Ülkücüler tarih yazıyor... Altı aydır sergiledikleri müthiş gayretle ülkücüler sadece yeni tarih yazmakla kalmıyorlar, Türk siyasî hayatına da 'demokrasi mücadelesi' adına yeni bir sayfa ekliyorlar...

Bu basit bir iktidar kavgası değil, Türk siyasî hayatında hakkını alamamış bir hareketin adalet için sıktığı bir yumruk gibi... Ne adlî dirençler, ne uydurma haberler, ne kasaba mahkemelerinden medet uman anlayış, ne yalan ve hakaretler, ne 'merkez sağ' dedikoduları bu yürüyüşü durdurabildi...

Partiler içinde en totaliter gibi itham edilen bir yapının içindeki kararlı insanlar ayaklarını her geçen gün yere daha sert, daha kararlı ve daha cesaretle vura vura yürüdüler ve bir fark meydana getirdiler... Delegelerini hizaya dizen, ayağa kaldıran, kanunun verdiği yetkileri acımasızca kullanan partiler dünyasına "İşte demokratik mücadele böyle olur" dersi vererek istisna oluşturdular...

Bu, şahsiyetli insanların hem kendilerine, hem partilerine, hem de ülkelerine sahip çıkma mücadelesiydi... 'Asla aralanmaz' zannedilen kapılara omuzlar dayandı, sinmiş yüreklere inanç aşılandı, halktaki ümit yorgun bedenlere yeniden 'mücadele ruhu' üfledi... Sağdan sola bütün siyasî yelpazede 'demokratik' geçinen hiçbir yapıda görülmemiş bir kararlılık ortaya konuldu ve eşikler birer birer aşıldı...

***

Hafta sonu Karadeniz'deydik... Yağmurmuş, mesai günüymüş, seçim yokmuş, kimin umurunda?
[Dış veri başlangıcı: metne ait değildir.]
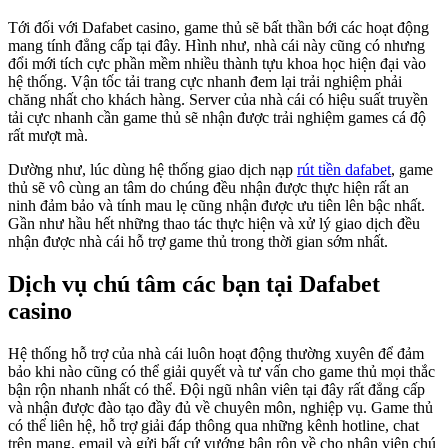
Tới đối với Dafabet casino, game thủ sẽ bất thần bới các hoạt động
mang tính đẳng cấp tại đây. Hình như, nhà cái này cũng có nhưng
đổi mới tích cực phần mềm nhiều thành tựu khoa học hiện đại vào
hệ thống. Vận tốc tải trang cực nhanh đem lại trải nghiệm phải
chăng nhất cho khách hàng. Server của nhà cái có hiệu suất truyền
tải cực nhanh cần game thủ sẽ nhận được trải nghiệm games cá độ
rất mượt mà.
Dường như, lúc dùng hệ thống giao dịch nạp
rút tiền dafabet
, game
thủ sẽ vô cùng an tâm do chúng đều nhận được thực hiện rất an
ninh đảm bảo và tính mau lẹ cũng nhận được ưu tiên lên bậc nhất.
Gần như hầu hết những thao tác thực hiện và xử lý giao dịch đều
nhận được nhà cái hỗ trợ game thủ trong thời gian sớm nhất.
Dịch vụ chú tâm các bạn tại Dafabet
casino
Hệ thống hỗ trợ của nhà cái luôn hoạt động thường xuyên để đảm
bảo khi nào cũng có thể giải quyết và tư vấn cho game thủ mọi thắc
bận rộn nhanh nhất có thể. Đội ngũ nhân viên tại đây rất đẳng cấp
và nhận được đào tạo đầy đủ về chuyên môn, nghiệp vụ. Game thủ
có thể liên hệ, hỗ trợ giải đáp thông qua những kênh hotline, chat
trên mạng, email và gửi bất cứ vướng bận rộn về cho nhân viên chú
Daha önce "Bu artık bir halk hareketidir" dediğimiz yürüyüşe büyük kitlelerin eşlik ettiğine bir kere daha şahitlik ettik...

Hadi itiraf edelim... Orada 'merkez sağ'dan insanları da gördük... Hatta 'merkez sol'dan olanları da... Ülkenin 'tek adam rejimi'ne doğru sürüklenmesine isyan eden ve ümitlerini ülkücülere bağlayan kitleleri yani... Ülkede seçim atmosferi yokken, insanların MHP ve oradaki değişime bağladıkları son ümitleri yüklenip, o sığılmayan salonlara ve meydanlara akışlarına şahit olduk...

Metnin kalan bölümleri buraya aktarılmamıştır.